#### Input material
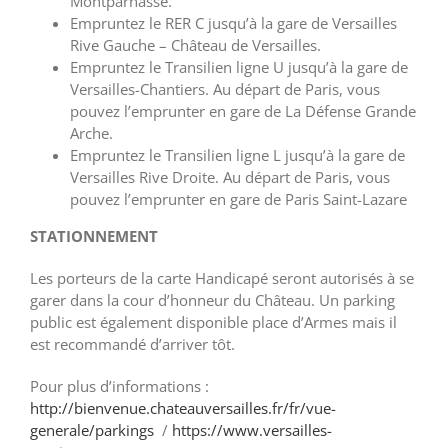
Montparnasse.
Empruntez le RER C jusqu’à la gare de Versailles
Rive Gauche – Château de Versailles.
Empruntez le Transilien ligne U jusqu’à la gare de
Versailles-Chantiers. Au départ de Paris, vous
pouvez l’emprunter en gare de La Défense Grande
Arche.
Empruntez le Transilien ligne L jusqu’à la gare de
Versailles Rive Droite. Au départ de Paris, vous
pouvez l’emprunter en gare de Paris Saint-Lazare
STATIONNEMENT
Les porteurs de la carte Handicapé seront autorisés à se
garer dans la cour d’honneur du Château. Un parking
public est également disponible place d’Armes mais il
est recommandé d’arriver tôt.
Pour plus d’informations :
http://bienvenue.chateauversailles.fr/fr/vue-
generale/parkings
/
https://www.versailles-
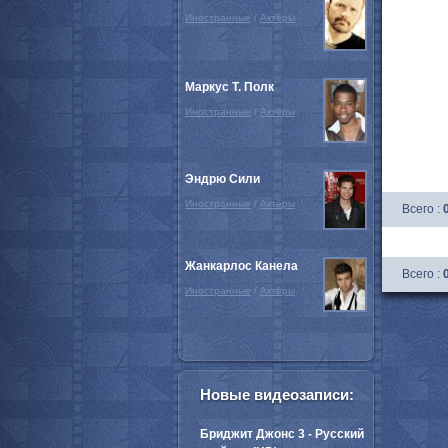
Иностранные
/
Актёры
Маркус Т. Полк
Иностранные
/
Актёры
Эндрю Сили
Иностранные
/
Актёры
Всего :
Жанкарлос Канела
Всего :
Иностранные
/
Актёры
Новые видеозаписи:
Бриджит Джонс 3 - Русский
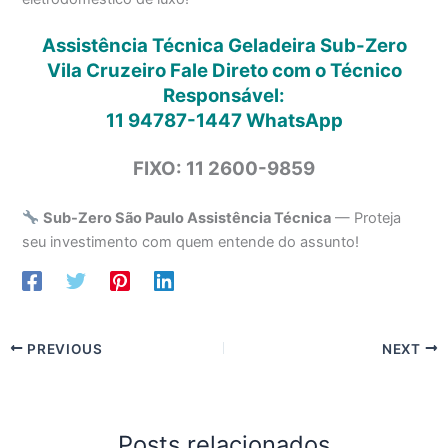
Assistência Técnica Geladeira Sub-Zero
Vila Cruzeiro Fale Direto com o Técnico
Responsável:
11 94787-1447
WhatsApp
FIXO: 11 2600-9859
Sub-Zero São Paulo Assistência Técnica
— Proteja
seu investimento com quem entende do assunto!
PREVIOUS
NEXT
Posts relacionados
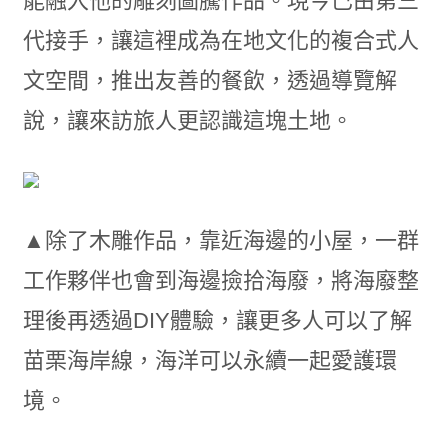
能融入他的雕刻圖騰作品。現今已由第三
代接手，讓這裡成為在地文化的複合式人
文空間，推出友善的餐飲，透過導覽解
說，讓來訪旅人更認識這塊土地。
▲除了木雕作品，靠近海邊的小屋，一群
工作夥伴也會到海邊撿拾海廢，將海廢整
理後再透過DIY體驗，讓更多人可以了解
苗栗海岸線，海洋可以永續一起愛護環
境。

#### Aim of the exercise
With the pictures left out, return the listing above exactly as it stands.

#### Exercise response
Montparnasse.
Empruntez le RER C jusqu’à la gare de Versailles
Rive Gauche – Château de Versailles.
Empruntez le Transilien ligne U jusqu’à la gare de
Versailles-Chantiers. Au départ de Paris, vous
pouvez l’emprunter en gare de La Défense Grande
Arche.
Empruntez le Transilien ligne L jusqu’à la gare de
Versailles Rive Droite. Au départ de Paris, vous
pouvez l’emprunter en gare de Paris Saint-Lazare
STATIONNEMENT
Les porteurs de la carte Handicapé seront autorisés à se
garer dans la cour d’honneur du Château. Un parking
public est également disponible place d’Armes mais il
est recommandé d’arriver tôt.
Pour plus d’informations :
http://bienvenue.chateauversailles.fr/fr/vue-
generale/parkings
/
https://www.versailles-
Иностранные
/
Актёры
Маркус Т. Полк
Иностранные
/
Актёры
Эндрю Сили
Иностранные
/
Актёры
Всего :
Жанкарлос Канела
Всего :
Иностранные
/
Актёры
Новые видеозаписи:
Бриджит Джонс 3 - Русский
Assistência Técnica Geladeira Sub-Zero
Vila Cruzeiro Fale Direto com o Técnico
Responsável:
11 94787-1447
WhatsApp
FIXO: 11 2600-9859
Sub-Zero São Paulo Assistência Técnica
— Proteja
seu investimento com quem entende do assunto!
PREVIOUS
NEXT
Posts relacionados
能融入他的雕刻圖騰作品。現今已由第三
代接手，讓這裡成為在地文化的複合式人
文空間，推出友善的餐飲，透過導覽解
說，讓來訪旅人更認識這塊土地。
▲除了木雕作品，靠近海邊的小屋，一群
工作夥伴也會到海邊撿拾海廢，將海廢整
理後再透過DIY體驗，讓更多人可以了解
苗栗海岸線，海洋可以永續一起愛護環
境。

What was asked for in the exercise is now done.